The interior still feels like a standard RZR with one exception. The doors are straight instead of angling out like most RZR models do. This does make you feel a little more cramped inside the cab. Drivers with wider shoulder will definitely notice the decrease in interior room. Luckily the doors are low enough that if you’re uncomfortable, you can make it work by hanging your arm over the door a little. It wasn’t too bad, especially if you have both hands on the wheel screaming down the trail. And trust us, with no power steering, if you’re at speed, you definitely want both hands firmly gripping the wheel. We hot a few rocks the deflected the wheels and transmitted some extra jerks to the steering. It kept us on our toes for certain.

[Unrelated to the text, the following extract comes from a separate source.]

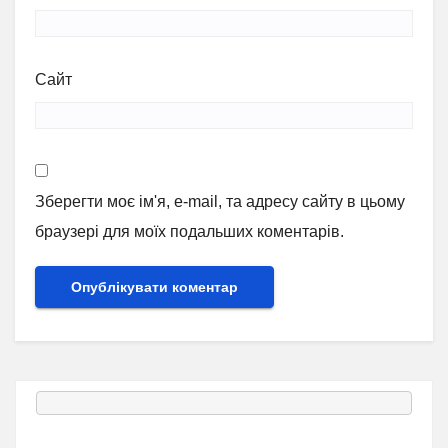
Сайт
Зберегти моє ім'я, e-mail, та адресу сайту в цьому
браузері для моїх подальших коментарів.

The cargo area is typical RZR. You can haul a few things there, and we found it to be a great spot to haul a cooler. It’ll hold up to 136 kg and has tie-down areas to keep stuff from sliding all over. There is a 1.25-inch receiver hitch for towing and towing capacity is 1,500 pounds. Not that RZRs do much toing, but it’s nice to know it can if you need it.


That’s a silly question. If you’re looking for a great trail machine that you can blast down the tightest of trails, including the restricted ones, the RZR 900 Trail is a great option. If you can afford to go for it, we’d buy the EPS version, but the non-EPS machine is still completely capable and worthy of a look. We had a lot of fun on our test unit and you can flat-out smoke some other trail-legal UTVs that are available with the 900 ProStar engine’s wealth of horsepower. These are great machines and a lot of fun to drive. Go to your local Polaris dealership and check out one for yourself.